There are companies out there peddling a sham of a bread, primarily made of white flour and containing just enough rye flour to be street legal. To add insult to injury, that rye flour isn’t even the good kind. As with most flours, the bran and germ are what give grains their distinctive flavor. Many cheap supermarket brands choose to use highly-refined bleached white rye flour, which has been strippped of all bran and germ making it as inoffensive as possible. They attempt to cover up their trickery by using “natural and artificial flavorings” and caramel color to give it that healthy-looking brown color.
I personally don’t give two craps about any sort of health benefits that come with the whole grains of rye flour, because I’m exclusively using it as a delivery system for beef fat and nitrates. This is about principle. No one needs, or did they ask for, crap-ass “imitation rye bread” to mess up their entire day. Why would Big Bread even bring such an abomination of a product into the world? What sort of monsters are they?
Sadly, I need to offer this piece of advice, the only possible solution in this crazy, messed-up world we live in: When you’re going out for a pastrami sandwich, you need to BYOB.
Here’s what you need to look in the bread aisle:
The first step should be to find a bakery that makes fresh rye bread. Please know that’s not always possible depending on where in the country you live, but it’s worth a shot. If you live near a supermarket that has an in-house bakery, swing by and check out their rye situation. If you get lucky, ask them to slice it a bit on the thicker side.
Size and shape matter
Rye bread should never be a tidy little square like supermarket white, nor should it feel like it in the bag. Rye should always be in a rectangle or oval shape.
Check the ingredients
White flour will most always be the top ingredient in a deli rye, which is correct. Rye flour should be the second or third ingredient, right after water. If it says “bleached white rye flour,” put it back. You want light rye or higher. If you can find whole grain, even better because it makes a sturdy loaf that can withstand the punishment of ¾ lb of fatty meat.
Give it a squeeze
You can tell a legit rye from the crust, and if you’re getting little to no pushback, it’s not going to hold up under pressure. If it’s soft and squishy, walk away. You have better things to do.

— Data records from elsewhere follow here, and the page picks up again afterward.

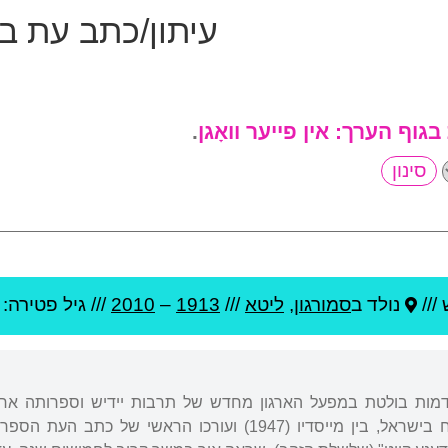
עיתון/כתב עת ב
 בגוף הערך:
אין פייער וואָגן
.
///
נולד ב
סמורגון
,
ליטא
///
1913
–
2010
/// גיל
פטירה: 97
 דמות בולטת במפעל הארגון מחדש של תרבות יידיש וספרותה אח
הספרותי היידי שהתפתח בישראל, בין מייסדיו (1947) ועור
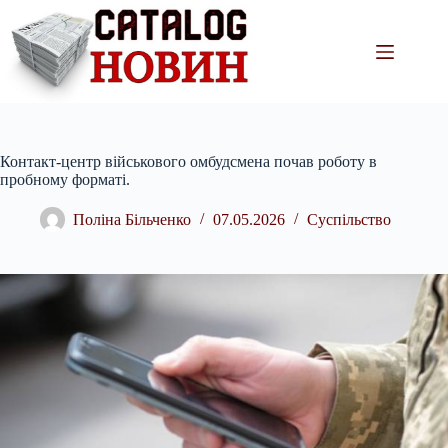
Перейти
до
вмісту
Контакт-центр військового омбудсмена почав роботу в
пробному форматі.
Поліна Більченко
07.05.2026
Суспільство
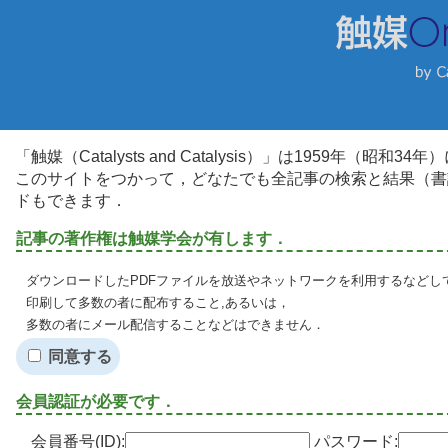
「触媒（Catalysts and Catalysis）」は1959年（昭
このサイトをつかって，どなたでも全記事の検索と結果（書
ドもできます．
記事の著作権は触媒学会が有します．
ダウンロードしたPDFファイルを放送やネットワークを利用するなどし
印刷して多数の者に配布すること,あるいは，
多数の者にメール配信することなどはできません．
同意する
会員認証が必要です．
会員番号(ID):
パスワード:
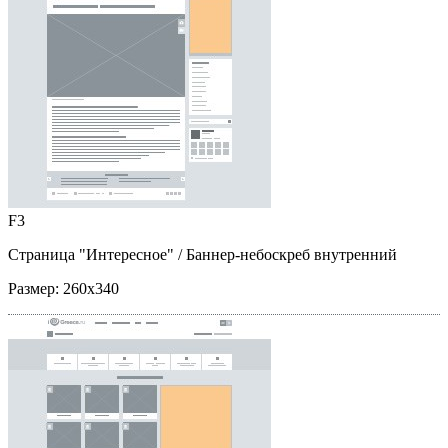
F3
Страница "Интересное"
/ Баннер-небоскреб внутренний
Размер:
260x340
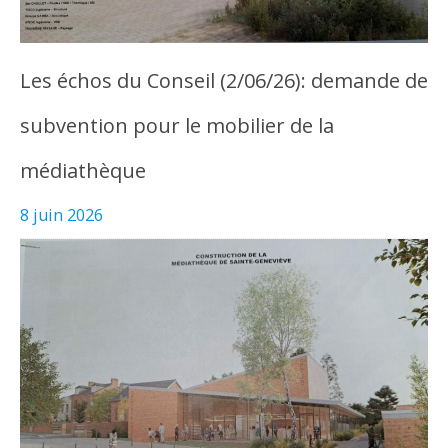
Les échos du Conseil (2/06/26): demande de
subvention pour le mobilier de la
médiathèque
8 juin 2026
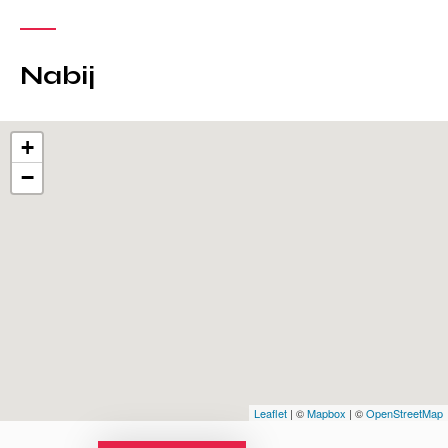
Nabij
+
−
Leaflet
| ©
Mapbox
| ©
OpenStreetMap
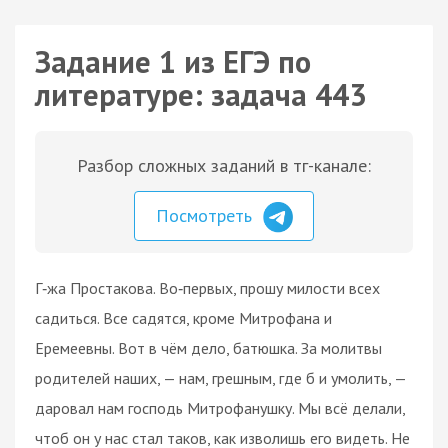
Задание 1 из ЕГЭ по
литературе: задача 443
Разбор сложных заданий в тг-канале:
Посмотреть
Г‑жа Простакова. Во‑первых, прошу милости всех
садиться. Все садятся, кроме Митрофана и
Еремеевны. Вот в чём дело, батюшка. За молитвы
родителей наших, — нам, грешным, где б и умолить, —
даровал нам господь Митрофанушку. Мы всё делали,
чтоб он у нас стал таков, как изволишь его видеть. Не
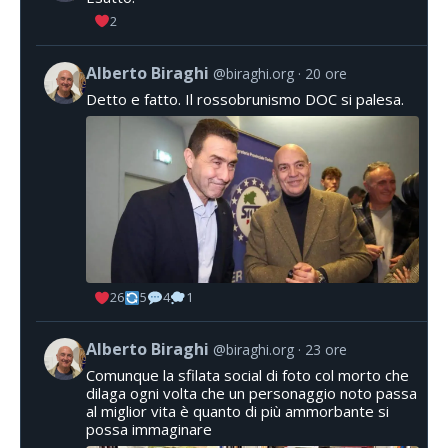
2
Alberto Biraghi
@biraghi.org
20 ore
Detto e fatto. Il rossobrunismo DOC si palesa.
26
5
4
1
Alberto Biraghi
@biraghi.org
23 ore
Comunque la sfilata social di foto col morto che
dilaga ogni volta che un personaggio noto passa
al miglior vita è quanto di più ammorbante si
possa immaginare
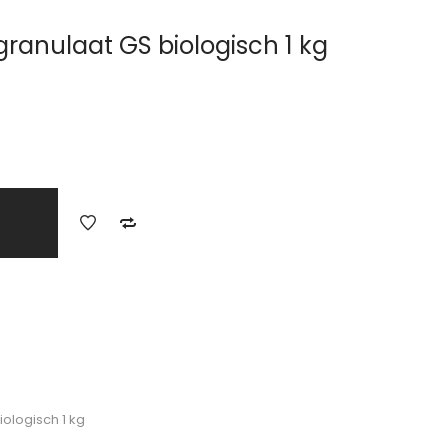
ranulaat GS biologisch 1 kg
ologisch 1 kg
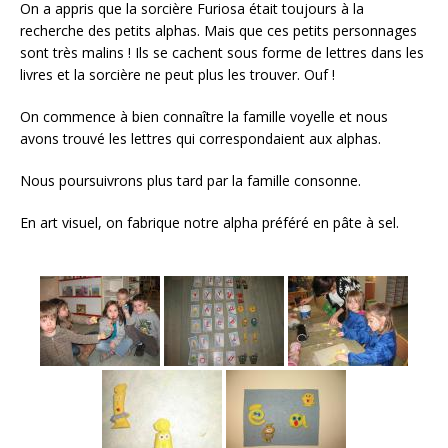
On a appris que la sorcière Furiosa était toujours à la
o
recherche des petits alphas. Mais que ces petits personnages
k
sont très malins ! Ils se cachent sous forme de lettres dans les
livres et la sorcière ne peut plus les trouver. Ouf !
On commence à bien connaître la famille voyelle et nous
avons trouvé les lettres qui correspondaient aux alphas.
Nous poursuivrons plus tard par la famille consonne.
En art visuel, on fabrique notre alpha préféré en pâte à sel.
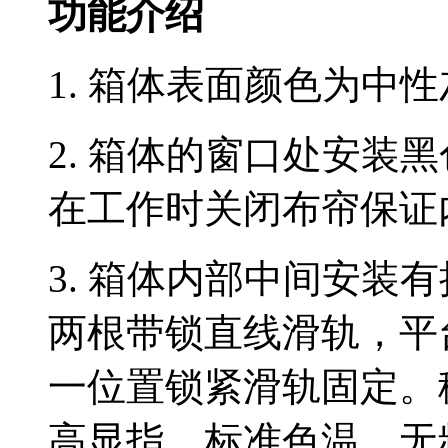
功能介绍
1.
箱体表面颜色为中性
2.
箱体的窗口处安装黑
在工作时关闭布帘保证
3.
箱体内部
中间安装有
两根带锁直线滑轨，平
一位置锁紧滑轨固定。
高显指、标准色温、无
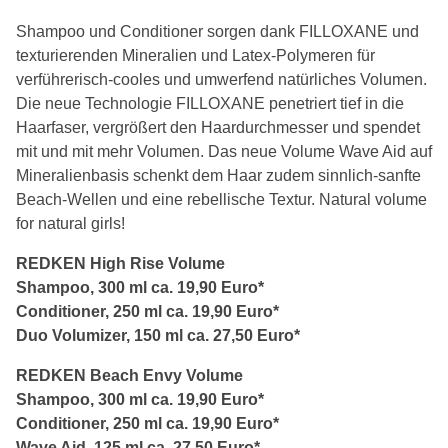
Shampoo und Conditioner sorgen dank FILLOXANE und
texturierenden Mineralien und Latex-Polymeren für
verführerisch-cooles und umwerfend natürliches Volumen.
Die neue Technologie FILLOXANE penetriert tief in die
Haarfaser, vergrößert den Haardurchmesser und spendet
mit und mit mehr Volumen. Das neue Volume Wave Aid auf
Mineralienbasis schenkt dem Haar zudem sinnlich-sanfte
Beach-Wellen und eine rebellische Textur. Natural volume
for natural girls!
REDKEN High Rise Volume
Shampoo, 300 ml ca. 19,90 Euro*
Conditioner, 250 ml ca. 19,90 Euro*
Duo Volumizer, 150 ml ca. 27,50 Euro*
REDKEN Beach Envy Volume
Shampoo, 300 ml ca. 19,90 Euro*
Conditioner, 250 ml ca. 19,90 Euro*
Wave Aid, 125 ml ca. 27,50 Euro*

If you own a deli, DO BETTER
Why go through all that work to make a killer pastrami just to let everyone down with shoddy bread? Is this the type of person you really want to be? Demand more from your bread supplier. Squeeze their bread in front of them while making eye contact and saying nothing. Let the “rye” do the talking. Then throw the bag of mushed up bread at them and walk away. Repeat until satisfactory improvements have been made.